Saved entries
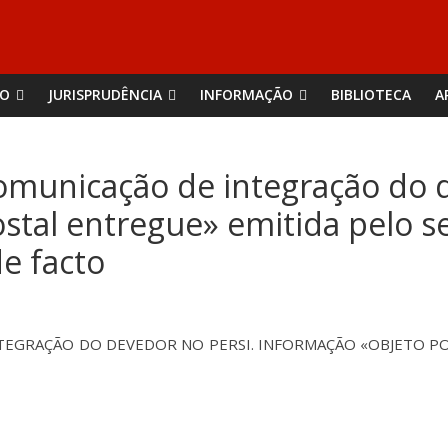
ÃO
JURISPRUDÊNCIA
INFORMAÇÃO
BIBLIOTECA
A
omunicação de integração do 
tal entregue» emitida pelo se
e facto
TEGRAÇÃO DO DEVEDOR NO PERSI. INFORMAÇÃO «OBJETO PO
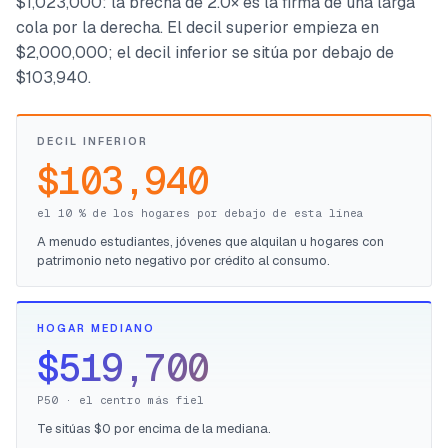
$1,023,000: la brecha de 2.0× es la firma de una larga
cola por la derecha. El decil superior empieza en
$2,000,000; el decil inferior se sitúa por debajo de
$103,940.
DECIL INFERIOR
$103,940
el 10 % de los hogares por debajo de esta línea
A menudo estudiantes, jóvenes que alquilan u hogares con
patrimonio neto negativo por crédito al consumo.
HOGAR MEDIANO
$519,700
P50 · el centro más fiel
Te sitúas $0 por encima de la mediana.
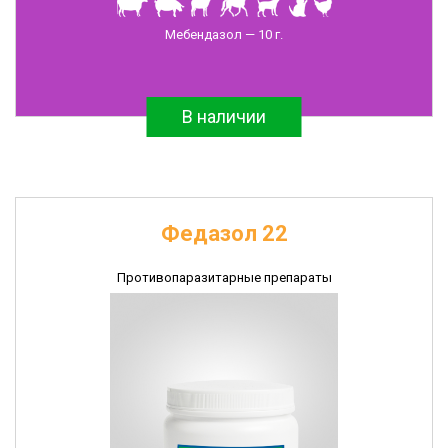
Антибиотики
Мебендазол — 10 г.
и
противомикробные
препараты
В наличии
Ветеринарные
иммунобиологические
препараты
Диагностические
наборы
Федазол 22
Перчатки
полиэтиленовые
Противопаразитарные препараты
Швейные
изделия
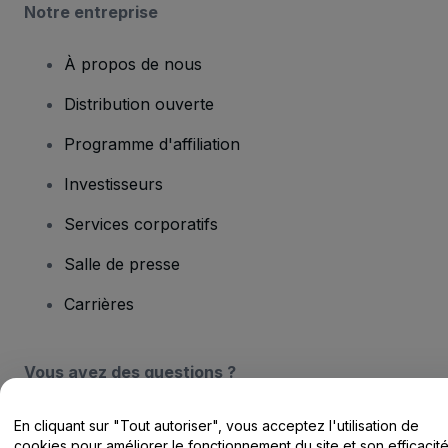
Notre entreprise
À propos de nous
Distribution ouverte
Programme d'affiliation
Investisseurs
Services corporatifs
Salle de presse
Carrières
Vous avez des questions ?
Centre d'assistance / Nous contacter
En cliquant sur "Tout autoriser", vous acceptez l'utilisation de
cookies pour améliorer le fonctionnement du site et son efficacit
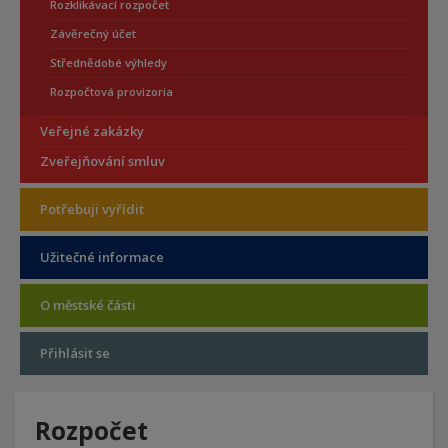
Rozklikávací rozpočet
Závěrečný účet
Střednědobé výhledy
Rozpočtová provizoria
Veřejné zakázky
Zveřejňování smluv
Potřebuji vyřídit
Užitečné informace
O městské části
Přihlásit se
Rozpočet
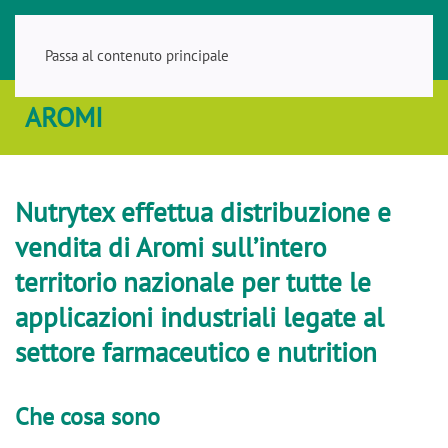
Passa al contenuto principale
AROMI
Nutrytex effettua distribuzione e
vendita di Aromi sull’intero
territorio nazionale per tutte le
applicazioni industriali legate al
settore farmaceutico e nutrition
Che cosa sono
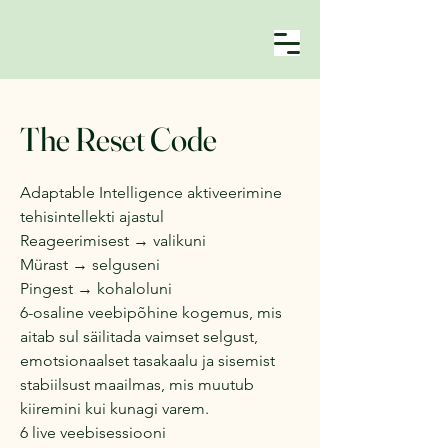
The Reset Code
Adaptable Intelligence aktiveerimine
tehisintellekti ajastul
Reageerimisest → valikuni
Mürast → selguseni
Pingest → kohaloluni
6-osaline veebipõhine kogemus, mis
aitab sul säilitada vaimset selgust,
emotsionaalset tasakaalu ja sisemist
stabiilsust maailmas, mis muutub
kiiremini kui kunagi varem.
6 live veebisessiooni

▸ Work instructions:
Keep the pictures out and transcribe the entries exactly.

▸ Answer for the task:
ÃO
JURISPRUDÊNCIA
INFORMAÇÃO
BIBLIOTECA
A
omunicação de integração do 
tal entregue» emitida pelo se
e facto
TEGRAÇÃO DO DEVEDOR NO PERSI. INFORMAÇÃO «OBJETO PO
$1,023,000: la brecha de 2.0× es la firma de una larga
cola por la derecha. El decil superior empieza en
$2,000,000; el decil inferior se sitúa por debajo de
$103,940.
DECIL INFERIOR
$103,940
el 10 % de los hogares por debajo de esta línea
A menudo estudiantes, jóvenes que alquilan u hogares con
patrimonio neto negativo por crédito al consumo.
HOGAR MEDIANO
$519,700
P50 · el centro más fiel
Te sitúas $0 por encima de la mediana.
Антибиотики
Мебендазол — 10 г.
и
противомикробные
препараты
В наличии
Ветеринарные
иммунобиологические
препараты
Диагностические
наборы
Федазол 22
Перчатки
полиэтиленовые
Противопаразитарные препараты
Швейные
изделия
Notre entreprise
À propos de nous
Distribution ouverte
Programme d'affiliation
Investisseurs
Services corporatifs
Salle de presse
Carrières
Vous avez des questions ?
Centre d'assistance / Nous contacter
En cliquant sur "Tout autoriser", vous acceptez l'utilisation de
cookies pour améliorer le fonctionnement du site et son efficacit
Rozklikávací rozpočet
Závěrečný účet
Střednědobé výhledy
Rozpočtová provizoria
Veřejné zakázky
Zveřejňování smluv
Potřebuji vyřídit
Užitečné informace
O městské části
Přihlásit se
Rozpočet
Passa al contenuto principale
AROMI
Nutrytex effettua distribuzione e
vendita di Aromi sull’intero
territorio nazionale per tutte le
applicazioni industriali legate al
settore farmaceutico e nutrition
Che cosa sono
The Reset Code
Adaptable Intelligence aktiveerimine
tehisintellekti ajastul
Reageerimisest → valikuni
Mürast → selguseni
Pingest → kohaloluni
6-osaline veebipõhine kogemus, mis
aitab sul säilitada vaimset selgust,
emotsionaalset tasakaalu ja sisemist
stabiilsust maailmas, mis muutub
kiiremini kui kunagi varem.
6 live veebisessiooni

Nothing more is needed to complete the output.